** Opening DATASET EXCERPTS block **
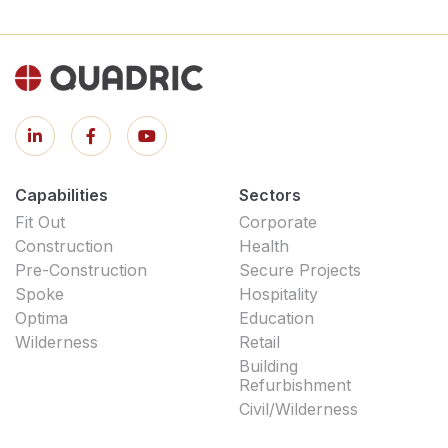
Capabilities
Sectors
Fit Out
Corporate
Construction
Health
Pre-Construction
Secure Projects
Spoke
Hospitality
Optima
Education
Wilderness
Retail
Building
Refurbishment
Civil/Wilderness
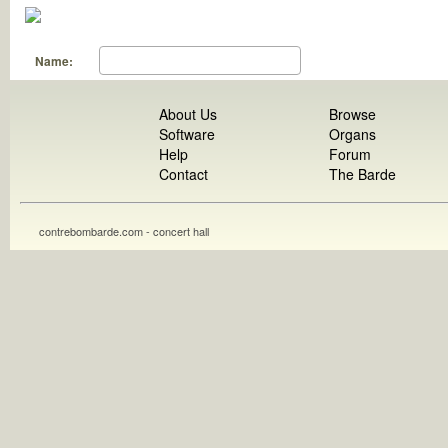
Name:
About Us
Browse
Software
Organs
Help
Forum
Contact
The Barde
contrebombarde.com - concert hall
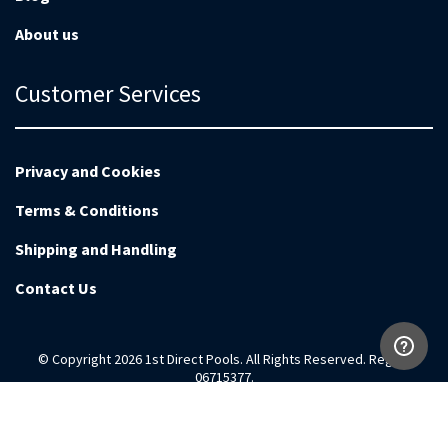
About us
Customer Services
Privacy and Cookies
Terms & Conditions
Shipping and Handling
Contact Us
© Copyright 2026 1st Direct Pools. All Rights Reserved. Reg no
06715377.
Magento Development by
EnvisageDigital.co.uk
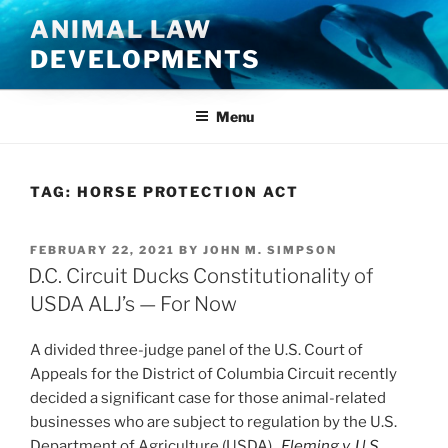
Skip
ANIMAL LAW
to
DEVELOPMENTS
content
Menu
TAG:
HORSE PROTECTION ACT
POSTED
FEBRUARY 22, 2021
BY
JOHN M. SIMPSON
ON
D.C. Circuit Ducks Constitutionality of
USDA ALJ’s — For Now
A divided three-judge panel of the U.S. Court of
Appeals for the District of Columbia Circuit recently
decided a significant case for those animal-related
businesses who are subject to regulation by the U.S.
Department of Agriculture (USDA).
Fleming v. U.S.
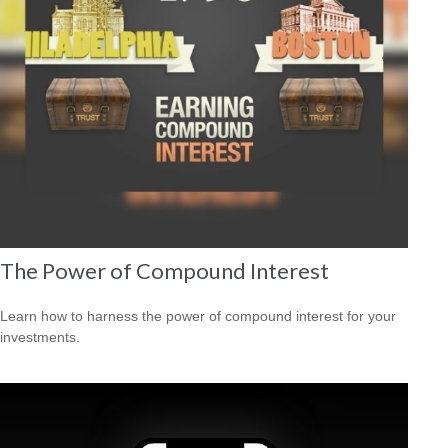
The Power of Compound Interest
Learn how to harness the power of compound interest for your
investments.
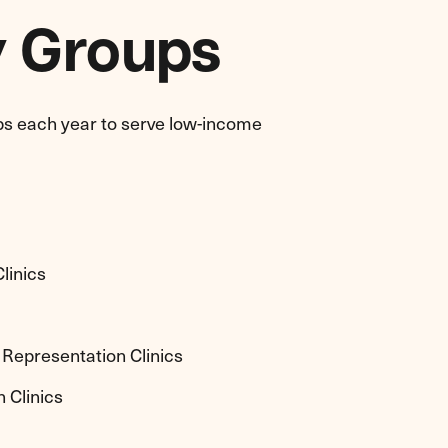
y Groups
ps each year to serve low-income
linics
 Representation Clinics
 Clinics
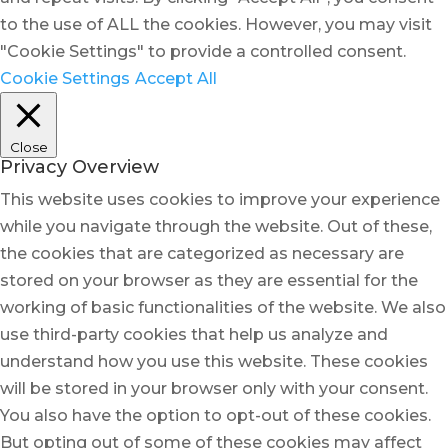
to the use of ALL the cookies. However, you may visit
"Cookie Settings" to provide a controlled consent.
Cookie Settings
Accept All
Close
Privacy Overview
This website uses cookies to improve your experience
while you navigate through the website. Out of these,
the cookies that are categorized as necessary are
stored on your browser as they are essential for the
working of basic functionalities of the website. We also
use third-party cookies that help us analyze and
understand how you use this website. These cookies
will be stored in your browser only with your consent.
You also have the option to opt-out of these cookies.
But opting out of some of these cookies may affect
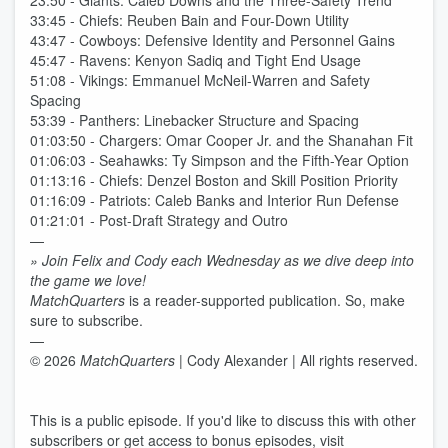
23:50 - Giants: Caleb Downs and the Three-Safety Trend
33:45 - Chiefs: Reuben Bain and Four-Down Utility
43:47 - Cowboys: Defensive Identity and Personnel Gains
45:47 - Ravens: Kenyon Sadiq and Tight End Usage
51:08 - Vikings: Emmanuel McNeil-Warren and Safety
Spacing
53:39 - Panthers: Linebacker Structure and Spacing
01:03:50 - Chargers: Omar Cooper Jr. and the Shanahan Fit
01:06:03 - Seahawks: Ty Simpson and the Fifth-Year Option
01:13:16 - Chiefs: Denzel Boston and Skill Position Priority
01:16:09 - Patriots: Caleb Banks and Interior Run Defense
01:21:01 - Post-Draft Strategy and Outro
—
» Join Felix and Cody each Wednesday as we dive deep into
the game we love!
MatchQuarters
is a reader-supported publication. So, make
sure to subscribe.
—
© 2026
MatchQuarters
| Cody Alexander | All rights reserved.
This is a public episode. If you'd like to discuss this with other
subscribers or get access to bonus episodes, visit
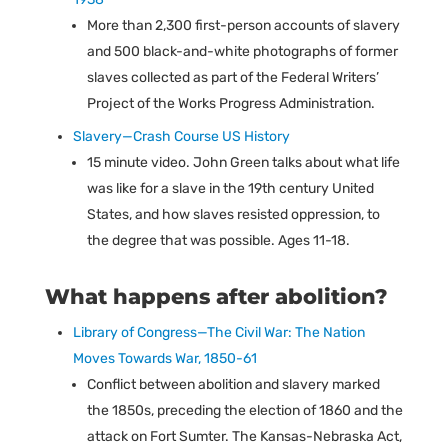
More than 2,300 first-person accounts of slavery
and 500 black-and-white photographs of former
slaves collected as part of the Federal Writers’
Project of the Works Progress Administration.
Slavery—Crash Course US History
15 minute video. John Green talks about what life
was like for a slave in the 19th century United
States, and how slaves resisted oppression, to
the degree that was possible. Ages 11-18.
What happens after abolition?
Library of Congress—The Civil War: The Nation
Moves Towards War, 1850-61
Conflict between abolition and slavery marked
the 1850s, preceding the election of 1860 and the
attack on Fort Sumter. The Kansas-Nebraska Act,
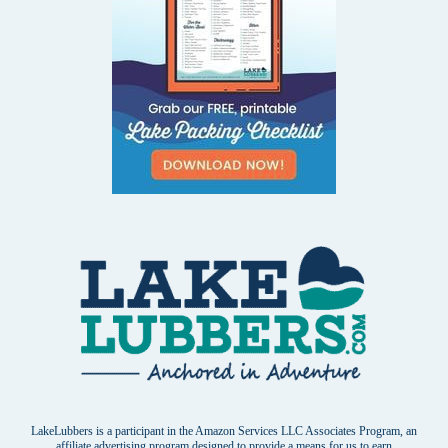
LakeLubbers is a participant in the Amazon Services LLC Associates Program, an
affiliate advertising program designed to provide a means for us to earn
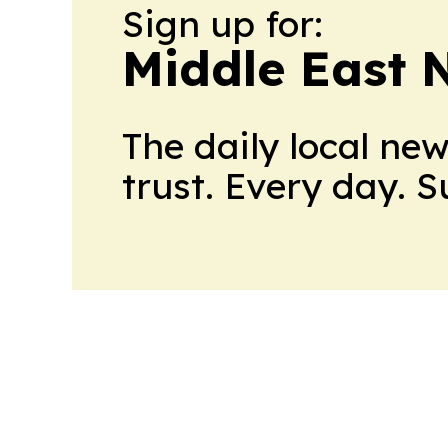
Sign up for:
Middle East 
The daily local ne
trust. Every day. 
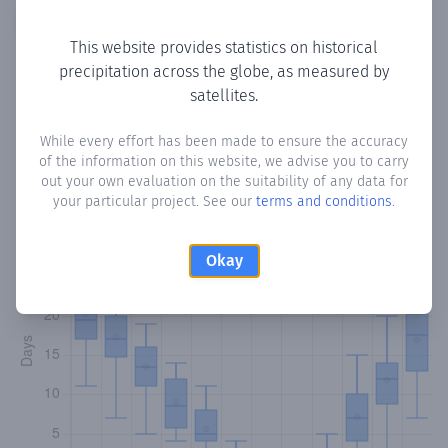
Copy data
Download CSV
This website provides statistics on historical
precipitation across the globe, as measured by
satellites.
Monthly Precipitation Days
While every effort has been made to ensure the accuracy
How often
is there precipitation
in Ain Majdalaine
? Plotting
of the information on this website, we advise you to carry
the number of days in each month where total
out your own evaluation on the suitability of any data for
precipitation exceeded 0.1 mm.
Learn more
your particular project. See our
terms and conditions
.
Okay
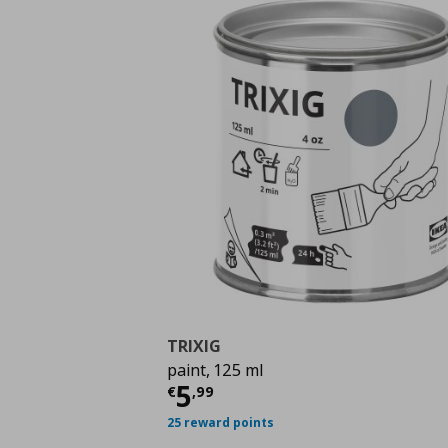
TRIXIG
paint, 125 ml
Current price
€ 5,99
5
€
,
99
25 reward points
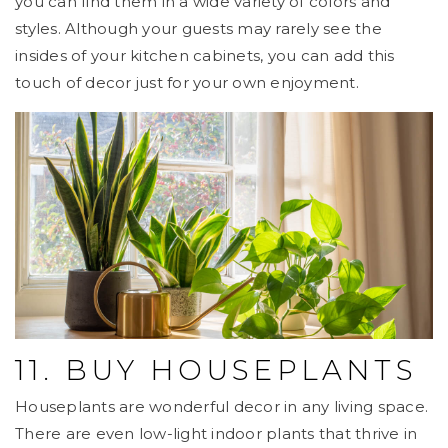
you can find them in a wide variety of colors and
styles. Although your guests may rarely see the
insides of your kitchen cabinets, you can add this
touch of decor just for your own enjoyment.
11. BUY HOUSEPLANTS
Houseplants are wonderful decor in any living space.
There are even low-light indoor plants that thrive in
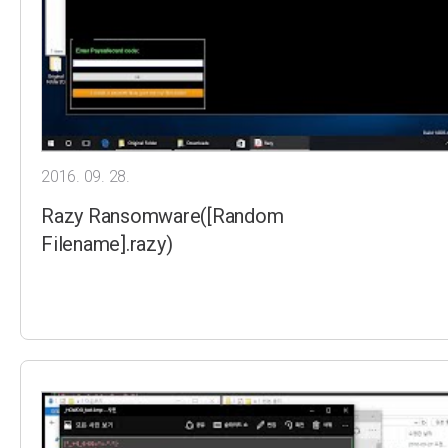
2016. 09. 28.
Razy Ransomware([Random
Filename].razy)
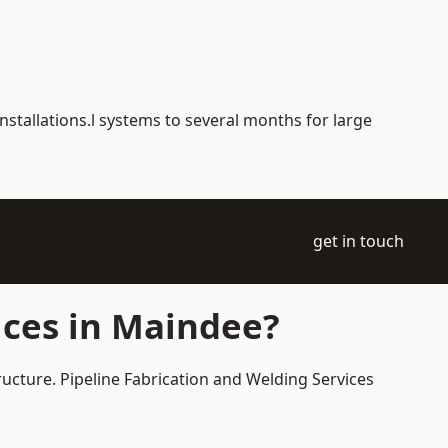
nstallations.l systems to several months for large
get in touch
ices in Maindee?
ructure. Pipeline Fabrication and Welding Services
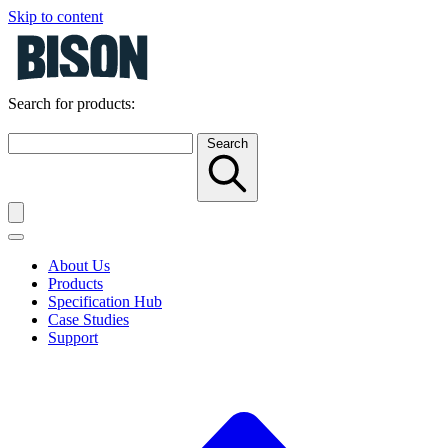
Skip to content
Search for products:
Search
About Us
Products
Specification Hub
Case Studies
Support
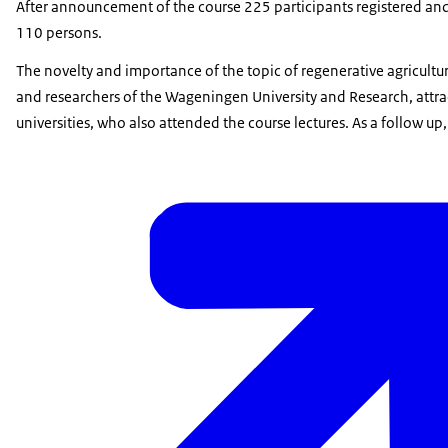
After announcement of the course 225 participants registered and 
110 persons.
The novelty and importance of the topic of regenerative agriculture
and researchers of the Wageningen University and Research, attrac
universities, who also attended the course lectures. As a follow 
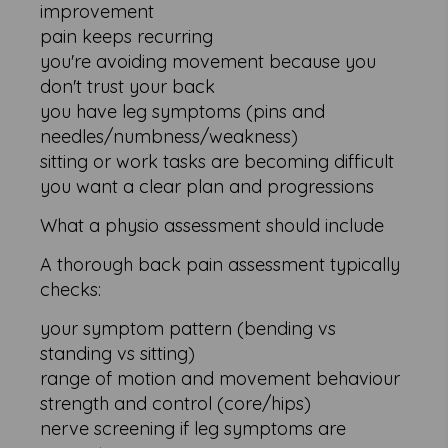
improvement
pain keeps recurring
you're avoiding movement because you
don't trust your back
you have leg symptoms (pins and
needles/numbness/weakness)
sitting or work tasks are becoming difficult
you want a clear plan and progressions
What a physio assessment should include
A thorough back pain assessment typically
checks:
your symptom pattern (bending vs
standing vs sitting)
range of motion and movement behaviour
strength and control (core/hips)
nerve screening if leg symptoms are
** Closing DATASET EXCERPTS block **
== ASSIGNMENT ==
Pull every line containing "consent" out of the material and copy it.

== SOLUTION TO THE EXERCISE ==
"Cookie Settings" to provide a controlled consent.
will be stored in your browser only with your consent.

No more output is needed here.